That zero cost of printing all the money to spend

Another one of those little effects of the Magic Money Tree coming back to bite us on the economic fundament:

‘Vulnerable’ £1.8trn private loans pose threat to UK’s financial stability

Scale of these high-risk loans has tripled to £1.8 trillion – but now ‘appears vulnerable’

Well, yes, this would happen.

Andrew Bailey has joined a growing chorus warning of the risk to the financial system of a collapse in the £1.8 trillion private credit market, which boomed in the era of rock-bottom interest rates.

The scale of these loans, which are often considered high-risk and take place behind closed doors rather than in banks or in public debt markets, has more than tripled globally since 2015, but now “appears particularly vulnerable,” the Bank of England said.

Recall what we actually did with Quantitative Easing. We deliberately printed new money with which we then bought government debt. Thiis lowered - by design - the risk free interest rate, that yield on gilts. At which point the rational investor went further out along the risk curve in a desperate attempt tp gain some sort of income. Which was the point of the printing and the buying, to push people out along the risk curve and hunt for yield.
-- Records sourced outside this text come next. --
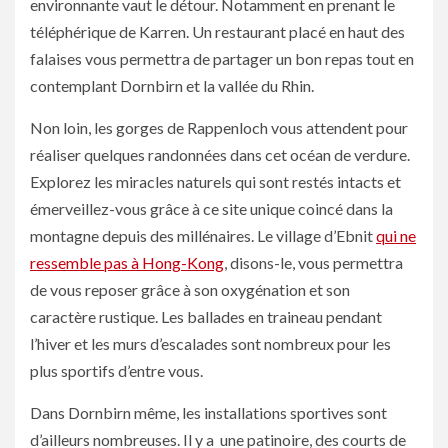
environnante vaut le détour. Notamment en prenant le
téléphérique de Karren. Un restaurant placé en haut des
falaises vous permettra de partager un bon repas tout en
contemplant Dornbirn et la vallée du Rhin.
Non loin, les gorges de Rappenloch vous attendent pour
réaliser quelques randonnées dans cet océan de verdure.
Explorez les miracles naturels qui sont restés intacts et
émerveillez-vous grâce à ce site unique coincé dans la
montagne depuis des millénaires. Le village d’Ebnit
qui ne
ressemble pas à Hong-Kong
, disons-le, vous permettra
de vous reposer grâce à son oxygénation et son
caractère rustique. Les ballades en traineau pendant
l’hiver et les murs d’escalades sont nombreux pour les
plus sportifs d’entre vous.
Dans Dornbirn même, les installations sportives sont
d’ailleurs nombreuses. Il y a une patinoire, des courts de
As that problem inducing QE goes away and we come to Quantitative Tightening, QT, then that hunt for yield, acceptance of risk, is also going to change. Which is also the purpose of QT. We want investors to wind their necks in that is.

So far, so good and all is going according to plan. The difficulty is that the money printing, the bond buying, gave government free money to spend. As long as that remained in the financial system we did not have a system-wide change in prices. Capital assets changed in price, yes, but then that’s the same thing as reducing yields to push people out along the risk curve. Just a different description of the same process.

One government got a taste for actually spending that newly minted money we got inflation - which we’re now trying to reduce of course.

Which is where we get to that cost of Modern Monetary Theory, or that magic money tree. By funding government via money printing we do indeed reduce the general interest rate. Which will make the corporate world riskier as investors reach along that risk curve for yield.

Anyone complaining about these “private loans” has to accept that this just is what will happen in a world of QE and MMT. Anyone objecting to these risks needs to understand that they are a product of that money printing method of funding government spending.

Just one of those things - you don’t have to like what economics tells you but you do have to pay attention. For economics does add up. This action here creates that effect there and no, you can’t take this action without that effect.